Michigan's A.G. Declines to Explain Whether State Can Prosecute Those Who Perform Purely 'Private' Marriages

Says plaintiff lacks standing to sue because he's not facing charges.


I am 99 percent sure that this is not what a polyamorous relationship actually looks like.
© Chris Curtis |

Can a state prohibit church leaders (or really, anybody) from "solemnizing" a marriage that is not intended to represent a legal contract for government recognition? If the couple (or more than two, for that matter) don't ever seek the benefits or privileges associated with matrimony, why should the state care?

That question is at the heart of a federal lawsuit filed by Detroit Pastor Neil Patrick Carrick against the state of Michigan. I wrote about his case last week. In short, state law appears to require the solemnization of any marriage to be handled in accordance to state law and be recognized by state law or else it is considered a misdemeanor crime. Carrick is suing, arguing that this is a violation of free speech.

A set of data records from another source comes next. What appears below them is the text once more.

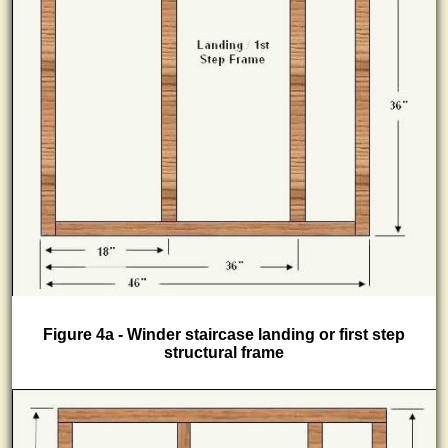
Figure 4a - Winder staircase landing or first step
structural frame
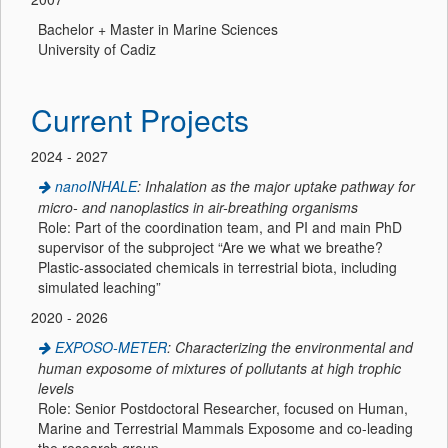
Bachelor + Master in Marine Sciences
University of Cadiz
Current Projects
2024 - 2027
nanoINHALE
: Inhalation as the major uptake pathway for
micro- and nanoplastics in air-breathing organisms
Role: Part of the coordination team, and PI and main PhD
supervisor of the subproject “Are we what we breathe?
Plastic-associated chemicals in terrestrial biota, including
simulated leaching”
2020 - 2026
EXPOSO-METER
: Characterizing the environmental and
human exposome of mixtures of pollutants at high trophic
levels
Role: Senior Postdoctoral Researcher, focused on Human,
Marine and Terrestrial Mammals Exposome and co-leading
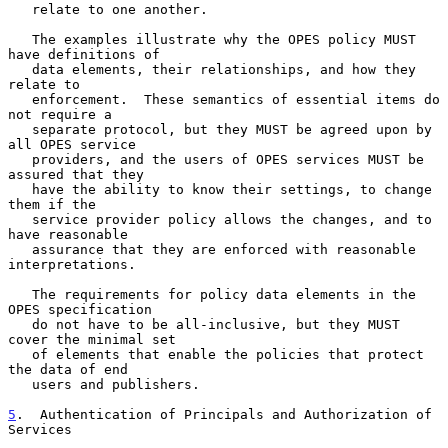
   relate to one another.

   The examples illustrate why the OPES policy MUST 
have definitions of

   data elements, their relationships, and how they 
relate to

   enforcement.  These semantics of essential items do 
not require a

   separate protocol, but they MUST be agreed upon by 
all OPES service

   providers, and the users of OPES services MUST be 
assured that they

   have the ability to know their settings, to change 
them if the

   service provider policy allows the changes, and to 
have reasonable

   assurance that they are enforced with reasonable 
interpretations.

   The requirements for policy data elements in the 
OPES specification

   do not have to be all-inclusive, but they MUST 
cover the minimal set

   of elements that enable the policies that protect 
the data of end

   users and publishers.

5
.  Authentication of Principals and Authorization of 
Services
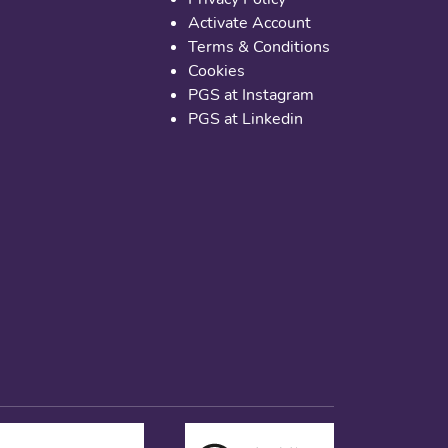
Activate Account
Terms & Conditions
Cookies
PGS at Instagram
PGS at Linkedin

Federal Judge Judith Levy responded to the lawsuit by asking both Carrick's side and the state of Michigan (as represented by Gov. Rick Snyder and Attorney General Bill Schuette) to answer a question: "Do Michigan's laws permitting civil and criminal sanctions of persons who improperly solemnize marriages authorize the State to impose those sanctions when the ceremony is purely private in nature, and not intended to have a legal effect?" Levy ordered both parties to submit their responses by last Friday.

The state of Michigan has opted not to answer the question. At all. Not even a hint. That's because the attorney general's office is trying to get the case dismissed because the plaintiff lacks standing to sue. That is because the state has not charged Carrick with violating the law in the first place: "since the statutes at issue have not been enforced, or even threatened to be enforced, currently or in the future against Plaintiff, he has not suffered the requisite 'injury in fact.'" Therefore, the state argues the court lacks any jurisdiction to hear the case, and it must be dismissed. And therefore the state doesn't actually have to indicate whether it believes the law can be enforced even against private marriages. Furthermore, the brief states that even if the current governor and attorney general gave a response, it would have no legal consequences and would not bind future administrations to any sort of legal interpretations.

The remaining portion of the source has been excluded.